Exercise prompt ▸ Every line with "that" in it should be copied from the data.

Extracted information ▸

▬▬▬

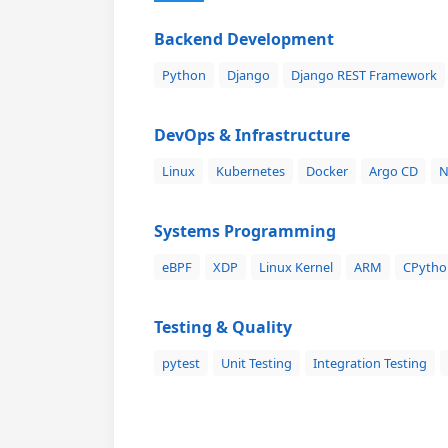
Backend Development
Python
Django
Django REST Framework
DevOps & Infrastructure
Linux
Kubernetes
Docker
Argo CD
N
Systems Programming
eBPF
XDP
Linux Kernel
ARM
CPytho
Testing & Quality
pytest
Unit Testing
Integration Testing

▬▬▬

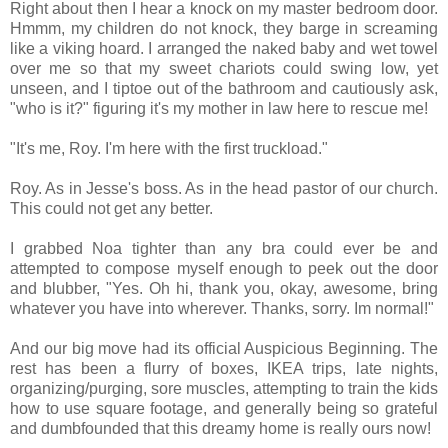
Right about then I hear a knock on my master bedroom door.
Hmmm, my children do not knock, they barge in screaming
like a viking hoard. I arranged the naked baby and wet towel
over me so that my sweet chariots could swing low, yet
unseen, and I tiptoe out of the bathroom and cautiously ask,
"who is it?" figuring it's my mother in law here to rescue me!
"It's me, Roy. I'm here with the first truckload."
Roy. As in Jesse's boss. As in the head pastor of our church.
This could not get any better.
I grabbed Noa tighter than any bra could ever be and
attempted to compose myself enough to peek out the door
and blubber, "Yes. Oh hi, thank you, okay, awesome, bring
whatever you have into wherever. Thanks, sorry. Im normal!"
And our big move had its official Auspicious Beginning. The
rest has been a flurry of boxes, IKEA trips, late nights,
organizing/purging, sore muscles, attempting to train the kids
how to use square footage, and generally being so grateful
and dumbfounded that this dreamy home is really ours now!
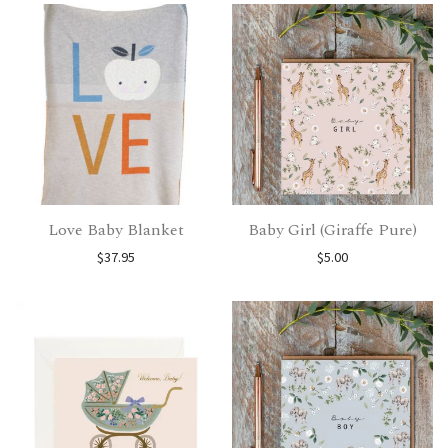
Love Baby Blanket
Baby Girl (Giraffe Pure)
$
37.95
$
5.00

▬▬▬

Answer space ▸
over me so that my sweet chariots could swing low, yet
and dumbfounded that this dreamy home is really ours now!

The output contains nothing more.